I never thought. I never considered it wanted to be an example of someone who is strong. Someone said recently that I was strong. They're proud of me because I'm strong.
I don't want to be strong. I want to be a whiny baby and go home to San Diego.
But then I get to the other side of a challenge at work. Or I have a great weekend afternoon with a friend. And I realize that this is a fucking adventure and I'm doing it alone and okay fine I catch myself being independent and strong.
I have my supporters. And they all miss me. And it's hard being away from each other.
But I'm having a hard time focusing on all the good things that have happened since my and because of my move.
Leaps and bounds.
I was only coming here for a job. Yeah I figured I'd learn things about myself. But I'm only five hours away from home. How much different could it be?
Leaps and bounds.
It's hard to see it all in the darkness. Because you know it's there. But it's gone at that point. You know it's close. And you'll see it when the lights come on. But until then it's dark and everything else isn't there. You can't feel it or sense it or smell it.
And then a text comes through. I saw a butterfly and thought of you because you hate them! Or a post about missing your far. Or a text about going on a tour of a famou architect's digs.
So I'm on an adventure. New state. City. Al that. If I'm missing home so intensely, does that make me a small minded simpleton?

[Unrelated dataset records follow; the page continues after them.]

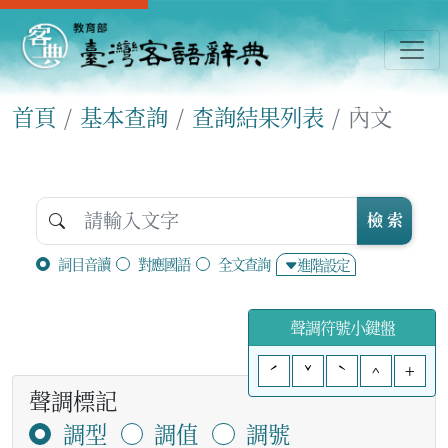
首頁
基本查詢
查詢結果列表
內文
檢 索
詞目音讀
對應國語
全文查詢
進階設定
聲調符號小鍵盤
ˊ
ˇ
ˋ
^
+
聲調標記
調型
調值
調號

Or does that make me someone who is rooted in family and familiar things.
Say at the end of a year here I realize I never want to leave Southern California, does that make me small minded? Or someone who has explored a small area outside her comfort zone and didn't like it.
But it would also make me someone who knew for sure instead of wondering.
Yes. I saw what was out there. And I prefer what's in here instead.
What's the opposite of wanderlust? Wandernotlust. Wander opposed. Stayhomelust. Settledownlust.
Find a city. Find your people. Settle down. That lust.
6/1/15. Monday. i feel like today i might cry. i miss home so much. this is ridiculous. whose idea was this and why the fuck am i here? the daily pep talks aren't working. it's a constant battle with myself.
everything makes me miss san diego. i'm unsettled here. uncomfortable. all this shit about things happening outside your comfort zone, i get it. but i'm done. i don't need it, this constant Not Fitting.
the people here are assholes. or i'm unlikeable. okay, that's not true. but everyone gave me contact info for people in arizona and nothing. crickets. family of family hasn't texted to check in on me or invite me to dinner, etc. thta baby shower was a joke. talk about uncomfortable.
what the shit. i hate arizona. this job is hard. which i think i might be able to deal with if i had my support system of people.
i haven't found a doctor, a hair person, a dentist, a therapist. i hate everything and it's all stupid.